● **TASK PROMPT**
The expected result is a verbatim repetition of the lines from the start of the entries through the line containing "NEARBY OPPORTUNITIES", with the pictures removed.

● **INFORMATION GIVEN**
***

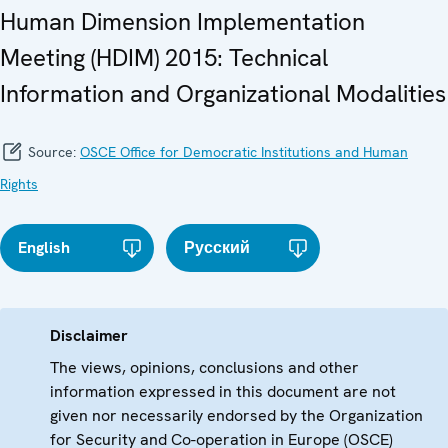
Human Dimension Implementation
Meeting (HDIM) 2015: Technical
Information and Organizational Modalities
Source:
OSCE Office for Democratic Institutions and Human
Rights
English
Русский
Disclaimer
The views, opinions, conclusions and other
information expressed in this document are not
given nor necessarily endorsed by the Organization
for Security and Co-operation in Europe (OSCE)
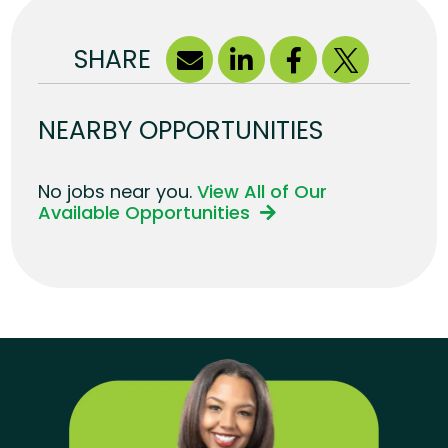
SHARE
NEARBY OPPORTUNITIES
No jobs near you.
View All of Our
Available Opportunities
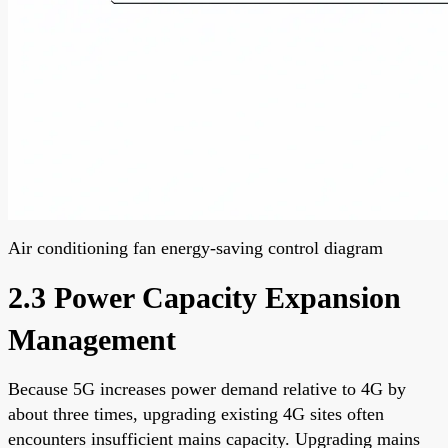
Air conditioning fan energy-saving control diagram
2.3 Power Capacity Expansion
Management
Because 5G increases power demand relative to 4G by
about three times, upgrading existing 4G sites often
encounters insufficient mains capacity. Upgrading mains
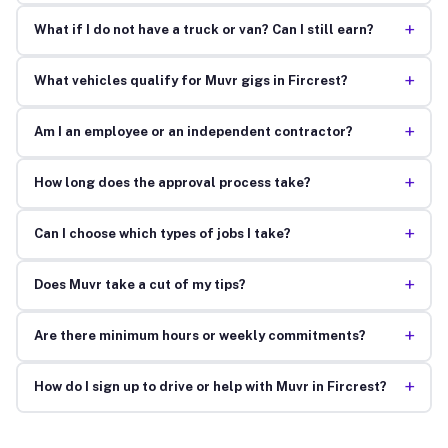
+
What if I do not have a truck or van? Can I still earn?
+
What vehicles qualify for Muvr gigs in Fircrest?
+
Am I an employee or an independent contractor?
+
How long does the approval process take?
+
Can I choose which types of jobs I take?
+
Does Muvr take a cut of my tips?
+
Are there minimum hours or weekly commitments?
+
How do I sign up to drive or help with Muvr in Fircrest?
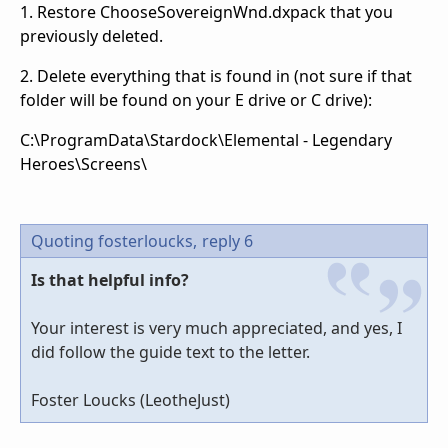
1. Restore ChooseSovereignWnd.dxpack that you
previously deleted.
2. Delete everything that is found in (not sure if that
folder will be found on your E drive or C drive):
C:\ProgramData\Stardock\Elemental - Legendary
Heroes\Screens\
Quoting fosterloucks,
reply 6
Is that helpful info?
Your interest is very much appreciated, and yes, I
did follow the guide text to the letter.
Foster Loucks (LeotheJust)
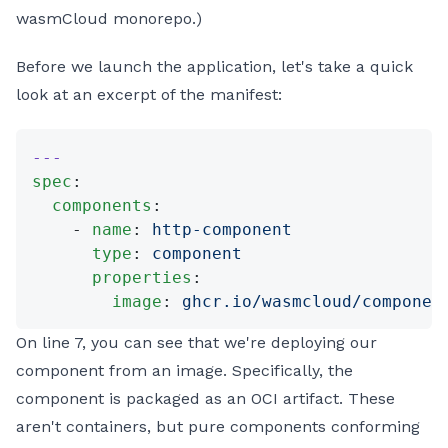
wasmCloud monorepo.)
Before we launch the application, let's take a quick
look at an excerpt of the manifest:
---
spec
:
  components
:
    - 
name
: 
http-component
      type
: 
component
      properties
:
        image
: 
ghcr.io/wasmcloud/componen
On line 7, you can see that we're deploying our
component from an image. Specifically, the
component is packaged as an OCI artifact. These
aren't containers, but pure components conforming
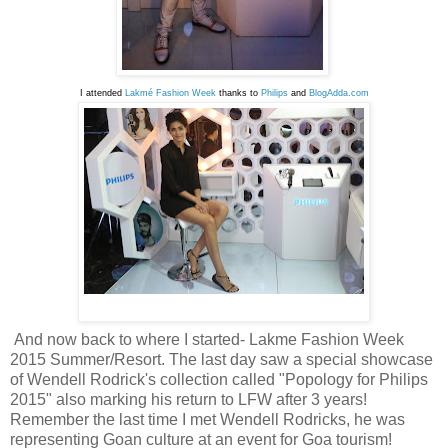
I attended 
Lakmé Fashion Week
 thanks to 
Philips 
and 
BlogAdda.com
And now back to where I started- Lakme Fashion Week
2015 Summer/Resort. The last day saw a special showcase
of Wendell Rodrick's collection called "Popology for Philips
2015" also marking his return to LFW after 3 years!
Remember the last time I met Wendell Rodricks, he was
representing Goan culture at an event for Goa tourism!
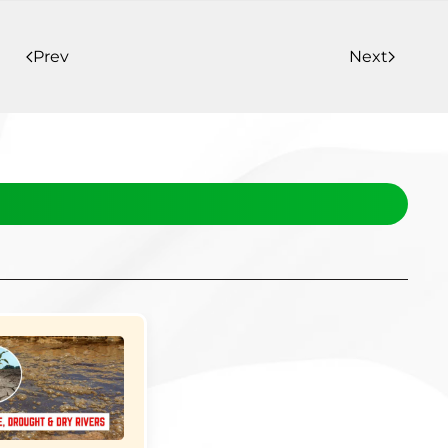
Prev
Next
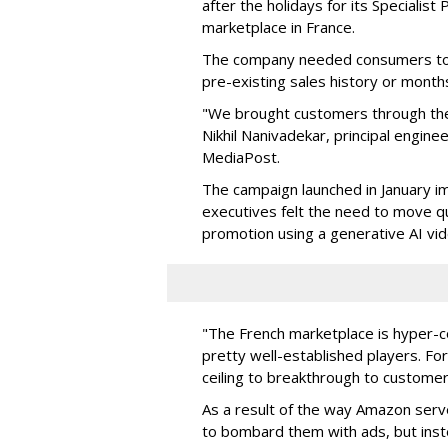
after the holidays for its Speciali
marketplace in France.
The company needed consumers to p
pre-existing sales history or months
"We brought customers through the
Nikhil Nanivadekar, principal engine
MediaPost.
The campaign launched in January i
executives felt the need to move qu
promotion using a generative AI vid
"The French marketplace is hyper-c
pretty well-established players. Fo
ceiling to breakthrough to customer
As a result of the way Amazon serve
to bombard them with ads, but ins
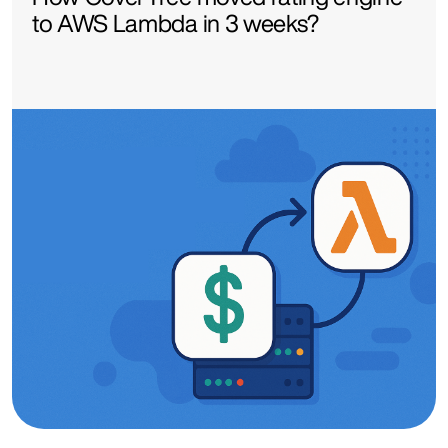
to AWS Lambda in 3 weeks?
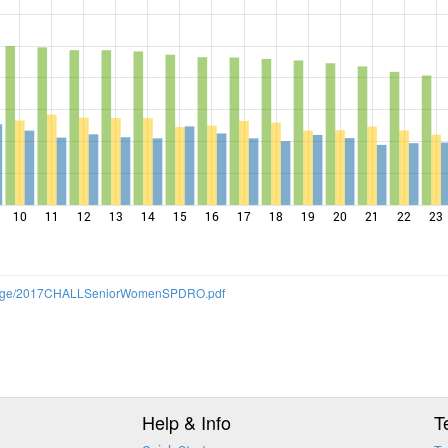
10
11
12
13
14
15
16
17
18
19
20
21
22
23
allenge/2017CHALLSeniorWomenSPDRO.pdf
Help & Info
T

***

● **RESULT OF THIS TASK**
Human Dimension Implementation
Meeting (HDIM) 2015: Technical
Information and Organizational Modalities
Source:
OSCE Office for Democratic Institutions and Human
Rights
English
Русский
Disclaimer
The views, opinions, conclusions and other
information expressed in this document are not
given nor necessarily endorsed by the Organization
for Security and Co-operation in Europe (OSCE)
SHARE
NEARBY OPPORTUNITIES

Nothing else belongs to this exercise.